** Dataset records **
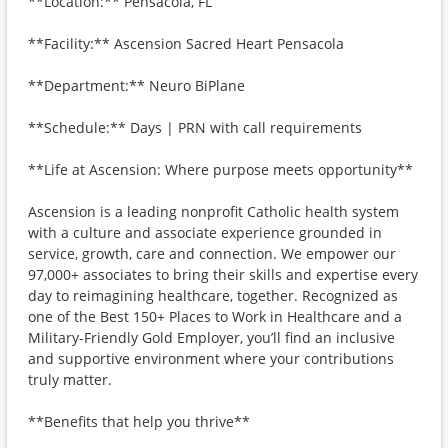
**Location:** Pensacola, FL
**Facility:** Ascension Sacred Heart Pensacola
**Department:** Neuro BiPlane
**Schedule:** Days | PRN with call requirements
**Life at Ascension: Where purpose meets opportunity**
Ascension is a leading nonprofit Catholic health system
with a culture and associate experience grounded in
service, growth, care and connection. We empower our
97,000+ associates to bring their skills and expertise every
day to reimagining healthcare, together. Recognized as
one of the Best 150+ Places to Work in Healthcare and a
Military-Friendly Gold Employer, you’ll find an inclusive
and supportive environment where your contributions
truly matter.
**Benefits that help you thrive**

** Task requirements **
In the entries above, the lines between the one holding "purpose meets opportunity**" and the one holding "truly matter.", inclusive, are to be printed exactly as written, and those alone.

** Answer box **
**Life at Ascension: Where purpose meets opportunity**
Ascension is a leading nonprofit Catholic health system
with a culture and associate experience grounded in
service, growth, care and connection. We empower our
97,000+ associates to bring their skills and expertise every
day to reimagining healthcare, together. Recognized as
one of the Best 150+ Places to Work in Healthcare and a
Military-Friendly Gold Employer, you’ll find an inclusive
and supportive environment where your contributions
truly matter.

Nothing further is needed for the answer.